自社に合ったシステムを選定するには、実際にシステムを使用する担当者の意見を収集し、現状の課題と必要な機能を整理しておくことが重要です。
運用開始時にマニュアルを作成する
在庫管理システムをスムーズに運用するには、マニュアルの作成が必要です。マニュアルの作成は、業務効率の向上や属人化の防止、教育コストの削減にも貢献します。
仮に、マニュアルを作成せずに運用を開始した場合、作業現場が混乱してトラブル発生時に適切な対応ができなかったり、コンプライアンス違反が発生したりする可能性もあります。
マニュアルを作成する際は、初めから全社運用するのではなく、導入する部署を限定してシステムの使い勝手を確認するのがおすすめです。そして、システム運用の課題や問題点が見つかった場合には、対応策を検討するようにしましょう。

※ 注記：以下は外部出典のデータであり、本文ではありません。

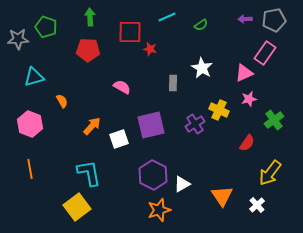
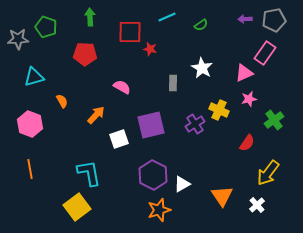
red pentagon: moved 3 px left, 4 px down
orange arrow: moved 4 px right, 11 px up
yellow arrow: moved 2 px left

特定の部署による運用で課題や問題点が解決できたら、実際にマニュアルを作成して教育を行い、全社運用を開始しましょう。
情報共有と改善を徹底して行う
在庫管理システムは導入して終わりではありません。システムの機能を有効活用しながら、導入などにかかる費用対効果を十分に発揮するためには、社内における情報共有の徹底や定期的なメンテナンス・改善が必要です。
特に、経営者・管理者側の人間だけが適切な在庫管理や品質管理を行うのではなく、販売・製造元とも連携を取りながら、自社独自のルールを設定することが大切です。
設定したルールに従って、情報共有しやすい環境づくりを徹底して行い、社内全体の収益向上につなげていくようにしましょう。
まとめ
在庫管理の見える化とは、商品の場所を一目でわかるようにすることや、在庫数や商品の移動・情報の整理を行うことを指します。
在庫管理の見える化により、適正在庫が保持できれば、在庫切れや過剰在庫を防ぐことができます。そして、業務の効率化や品質の保持、コスト削減にもつながります。
在庫管理の見える化には、ロケーション管理や5Sの徹底などがありますが、最もおすすめなのは在庫管理システムの導入です。在庫管理システムを導入することにより、在庫数の確認や入出庫の記録が容易になり、作業効率が大幅に向上します。
在庫管理システムを導入する際は、自社にあったシステムかどうかを確認し、マニュアルを作成することが重要です。在庫管理システムの導入を検討する際は、本記事を参考にしながらサービスの選定を行い、メリットを最大限に活かせる環境づくりを行いましょう。